Ein ganz unbekannter Autor ist David Levithan in Jugendbuchkreisen auch hier in Deutschland nicht: Er hat mit John Green den Roman „Will & Will” (auf Deutsch 2012 erschienen) geschrieben, immer wieder auch mit Rachel Cohn zusammen Jugendromane (darunter „Naomi & Ely“) veröffentlicht. Dass er außerdem in den USA eine Reihe herausgibt (einen Imprint von Scholastic Press namens PUSH), in der besondere Werke junger Autoren abgedruckt werden, wusste ich allerdings noch nicht. David Levithan sagt selbst, dass er in seinen Büchern immer das Thema Liebe aufgreifen muss – für „Letztendlich sind wir dem Universum egal“ hat er dabei auf eine ganz besonders ausgefallene Idee zurückgegriffen.

Inhalt:

A ist kein normaler Jugendlicher, sondern eine Art Seele ohne festen Körper. Jeden Morgen wacht A in einem anderen Körper auf, ohne dass er vorher weiß, wo das sein wird. Auch das Geschlecht wechselt dabei. Doch es gibt ein paar Regeln: Noch nie ist er im gleichen Körper gewesen, es sind außerdem immer Jugendliche, die in etwa seinem Alter entsprechen. Schon seit A ein Kleinkind gewesen ist, geht das so, und anfangs dachte er, dass das ganz normal sei, bis er irgendwann als Kind gemerkt hat, dass alle anderen Menschen ihren Körper behalten.

Eines Morgen wacht A im Körper von Justin auf, nicht in allem ein sympathischer Junge. In der Schule trifft er als Justin auf dessen Freundin Rhiannon. Die beiden beschließen, die Schule zu schwänzen und ans Meer zu fahren. A weiß, dass Justin seine Freundin oft schlecht behandelt und vernachlässigt, doch an diesem Tag ist Justin Rhiannon gegenüber ganz anders: zugewandt, schlagfertig, witzig und heiter.

Rhiannon mag sich über den veränderten Justin wundern, ihr tut es jedoch mehr als gut, dass er nicht so zugeknöpft wie sonst ist. Auch bei A kommt durch den gemeinsamen Nachmittag am Meer etwas ins Schwingen: Er fühlt sich zu Rhiannon hingezogen, und dieses Gefühl verlässt ihn auch nicht, als er am nächsten Morgen wieder in einem anderen Körper aufwacht.

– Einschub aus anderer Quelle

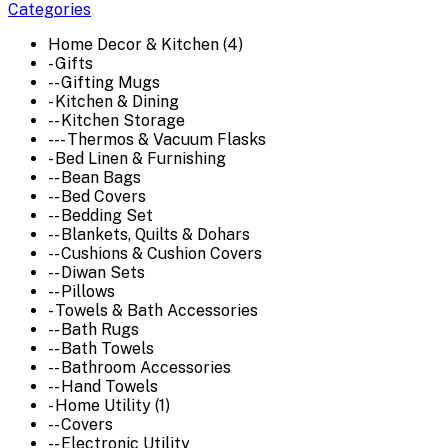
Categories
Home Decor & Kitchen (4)
- Gifts
-- Gifting Mugs
- Kitchen & Dining
-- Kitchen Storage
--- Thermos & Vacuum Flasks
- Bed Linen & Furnishing
-- Bean Bags
-- Bed Covers
-- Bedding Set
-- Blankets, Quilts & Dohars
-- Cushions & Cushion Covers
-- Diwan Sets
-- Pillows
- Towels & Bath Accessories
-- Bath Rugs
-- Bath Towels
-- Bathroom Accessories
-- Hand Towels
- Home Utility (1)
-- Covers
-- Electronic Utility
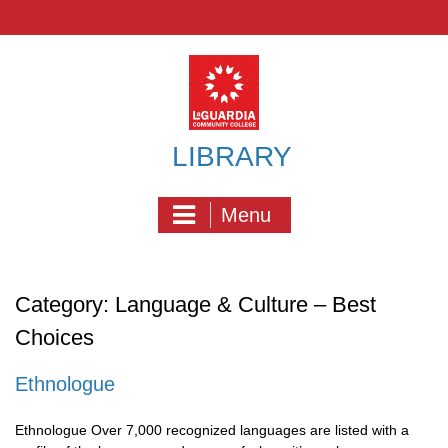
Skip
to
content
LIBRARY
Menu
Category:
Language & Culture – Best
Choices
Ethnologue
Ethnologue Over 7,000 recognized languages are listed with a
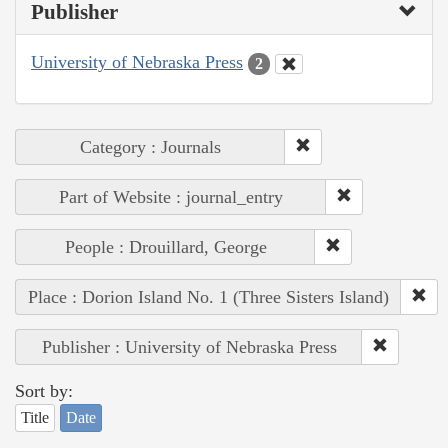
Publisher
University of Nebraska Press
2
Category : Journals
Part of Website : journal_entry
People : Drouillard, George
Place : Dorion Island No. 1 (Three Sisters Island)
Publisher : University of Nebraska Press
Sort by:
Title
Date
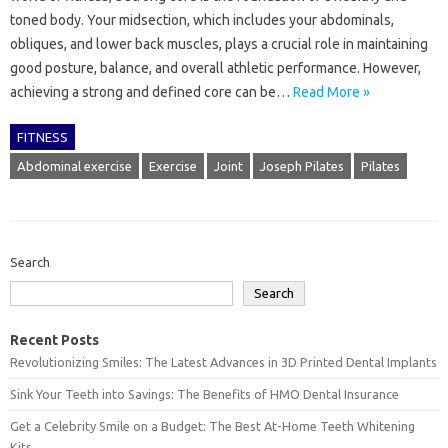
toned body. Your midsection, which includes your abdominals,
obliques, and lower back muscles, plays a crucial role in maintaining
good posture, balance, and overall athletic performance. However,
achieving a strong and defined core can be…
Read More »
FITNESS
Abdominal exercise
Exercise
Joint
Joseph Pilates
Pilates
Search
Search
Recent Posts
Revolutionizing Smiles: The Latest Advances in 3D Printed Dental Implants
Sink Your Teeth into Savings: The Benefits of HMO Dental Insurance
Get a Celebrity Smile on a Budget: The Best At-Home Teeth Whitening
Kits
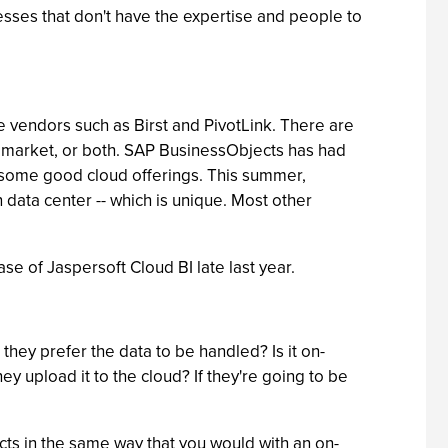
inesses that don't have the expertise and people to
ce vendors such as Birst and PivotLink. There are
ce market, or both. SAP BusinessObjects has had
e some good cloud offerings. This summer,
wn data center -- which is unique. Most other
se of Jaspersoft Cloud BI late last year.
they prefer the data to be handled? Is it on-
ey upload it to the cloud? If they're going to be
cts in the same way that you would with an on-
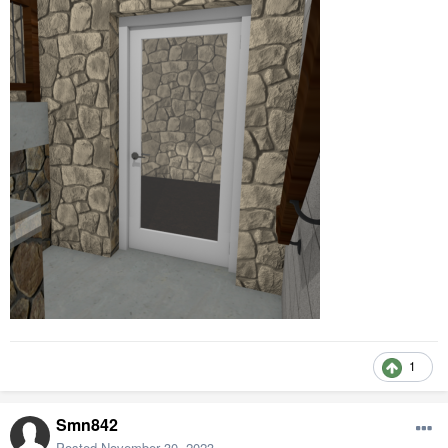
1
Smn842
Posted
November 30, 2023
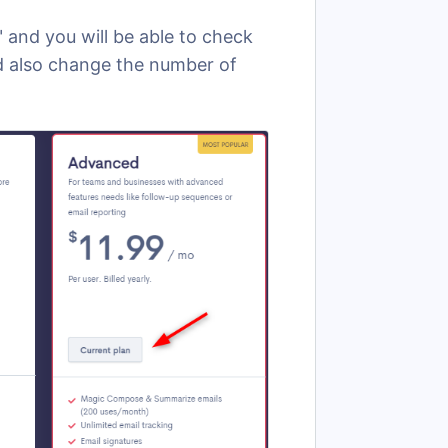
" and you will be able to check
nd also change the number of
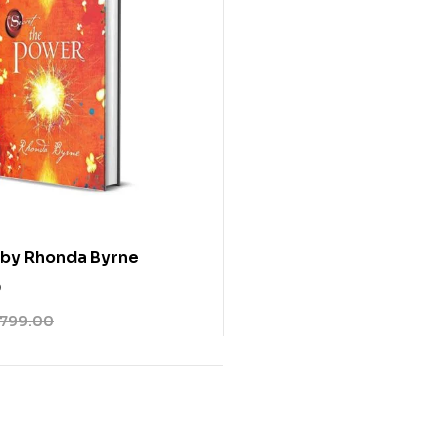
 by Rhonda Byrne
0
799.00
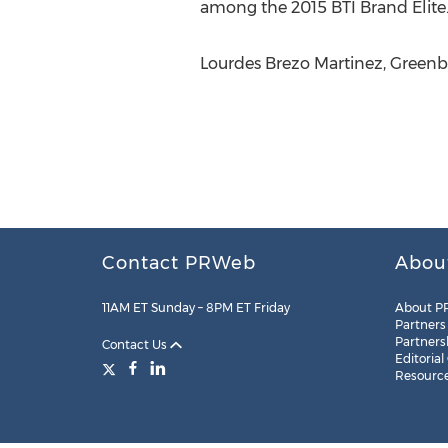
among the 2015 BTI Brand Elite.
Lourdes Brezo Martinez, Greenber
Contact PRWeb
Abou
11AM ET Sunday – 8PM ET Friday
About P
Partners
Partners
Contact Us
Editorial
Resourc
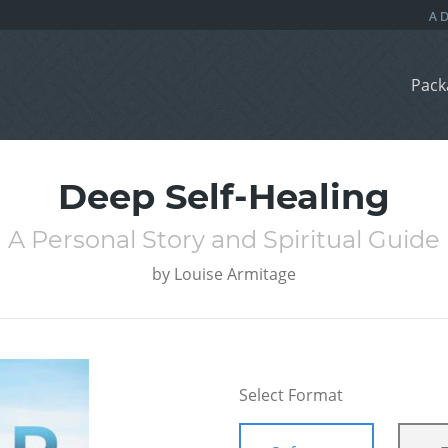
Pack
Deep Self-Healing
A Personal Story and Spiritual Guide
by
Louise Armitage
Select Format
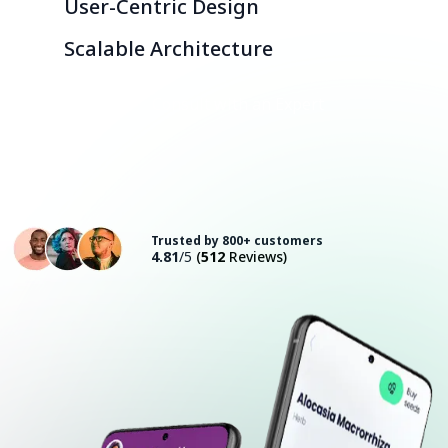
User-Centric Design
Scalable Architecture
Consult with an Expert
Trusted by 800+ customers
4.81
/5
(
512
Reviews)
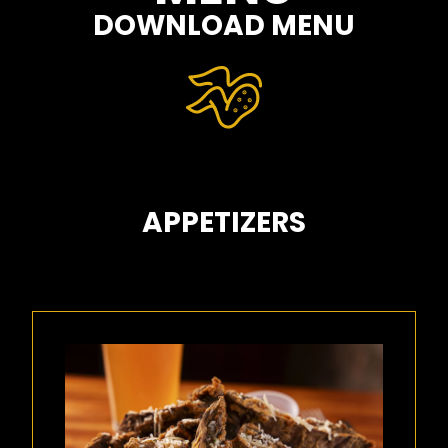
DOWNLOAD MENU
APPETIZERS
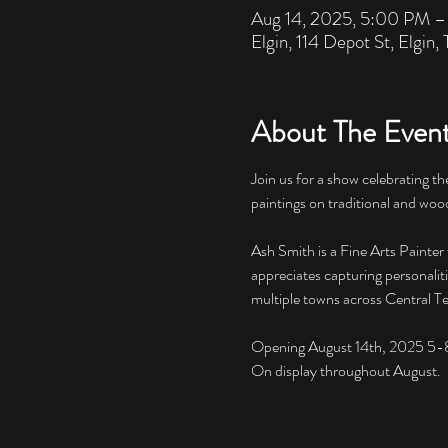
Aug 14, 2025, 5:00 PM 
Elgin, 114 Depot St, Elgin
About The Even
Join us for a show celebrating the
paintings on traditional and wood 
Ash Smith is a Fine Arts Painter
appreciates capturing personalitie
multiple towns across Central Te
Opening August 14th, 2025 5-
On display throughout August. 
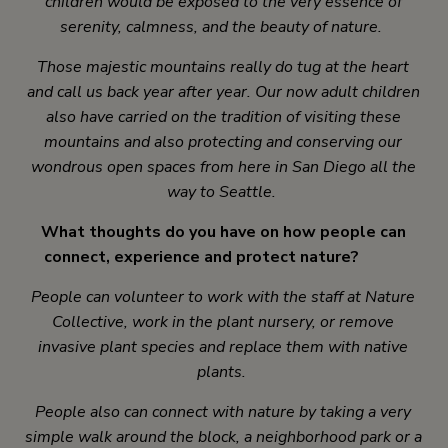
children would be exposed to the very essence of
serenity, calmness, and the beauty of nature.
Those majestic mountains really do tug at the heart
and call us back year after year. Our now adult children
also have carried on the tradition of visiting these
mountains and also protecting and conserving our
wondrous open spaces from here in San Diego all the
way to Seattle.
What thoughts do you have on how people can
connect, experience and protect nature?
People can volunteer to work with the staff at Nature
Collective, work in the plant nursery, or remove
invasive plant species and replace them with native
plants.
People also can connect with nature by taking a very
simple walk around the block, a neighborhood park or a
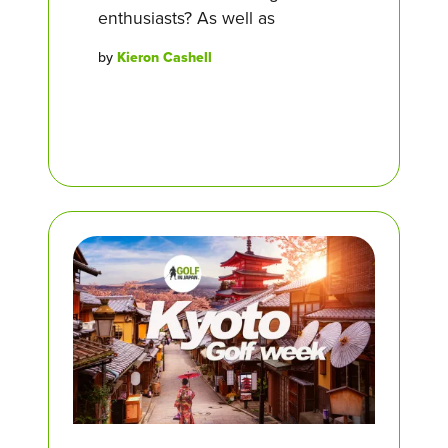
enthusiasts? As well as
by
Kieron Cashell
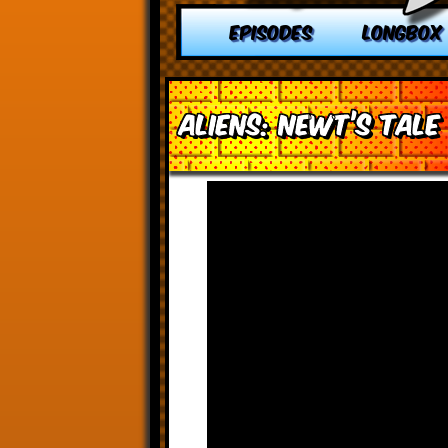
EPISODES
LONGBOX
Aliens: Newt’s Tale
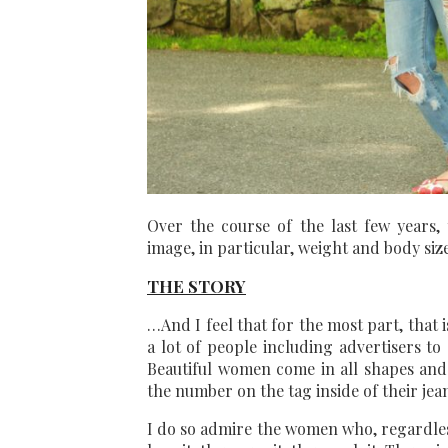
Over the course of the last few years
image, in particular, weight and body si
THE STORY
…And I feel that for the most part, that 
a lot of people including advertisers to
Beautiful women come in all shapes and 
the number on the tag inside of their jean
I do so admire the women who, regardless 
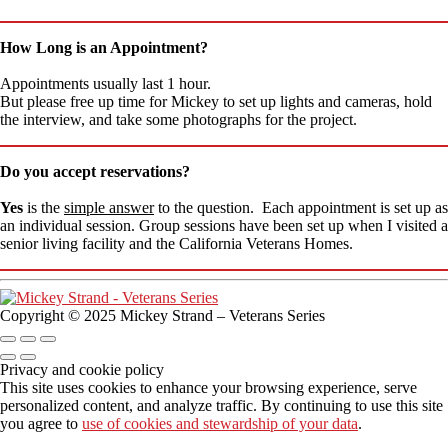
How Long is an Appointment?
Appointments usually last 1 hour.
But please free up time for Mickey to set up lights and cameras, hold
the interview, and take some photographs for the project.
Do you accept reservations?
Yes
is the
simple answer
to the question. Each appointment is set up as
an individual session. Group sessions have been set up when I visited a
senior living facility and the California Veterans Homes.
Copyright © 2025 Mickey Strand – Veterans Series
Privacy and cookie policy
This site uses cookies to enhance your browsing experience, serve
personalized content, and analyze traffic. By continuing to use this site
you agree to
use of cookies and stewardship of your data
.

Bisher hat es zu A’s Prinzipien gehört, dass er sich nie an andere Menschen gebunden hat. Doch bei Rhiannon bricht er diese Regel und nimmt die nächsten Tage in anderen Körpern immer wieder Kontakt zu ihr auf. Doch das geht nicht, ohne dass A sein Geheimnis preisgibt – etwas, was er noch nie gemacht hat. Und als Rhiannon davon erfährt, wird alles nicht gerade einfacher …

Bewertung:

„Letztendlich sind wir dem Universum egal“ (Übersetzung: Martina Tichy) ist eine Liebesgeschichte, ganz klar, aber darüber hinaus auch ein überaus interessantes philosophisches Gedanken-Experiment in Buchform. Was sich David Levithan da hat einfallen lassen, hat mich nicht nur als Idee fasziniert, sondern letztendlich auch in seiner Umsetzung begeistert.

Was wir als Leser miterleben, sind die Tage 5594 bis 6034 im Leben von A. In 40 Körper schlüpft A in dieser Zeit, und gleich die erste Figur ist Justin, mit der das Verhängnis seinen Lauf nimmt, weil A sich in Rhiannon verliebt. 40 Körper, das heißt unzählige Mädchen und Jungen, die ganz unterschiedlich sind: von der selbstbewussten farbigen Schönheit über den schüchternen und gehemmten Nerd, vom Mädchen, das sich eigentlich wie ein Junge fühlt, bis zum homosexuellen Jungen, der sich mit seinem Freund trifft. Ja, man bekommt ein ganzes Kaleidoskop an Jugendlichen geboten, und nicht immer fühlt sich A in den Körpern heimisch. Am spannendsten ist „Letztendlich sind wir dem Universum egal“, abgesehen von der weiteren Entwicklung der Liebesgeschichte, eigentlich immer dann, wenn A sich im Körper von Jugendlichen befindet, die aus der Reihe tanzen.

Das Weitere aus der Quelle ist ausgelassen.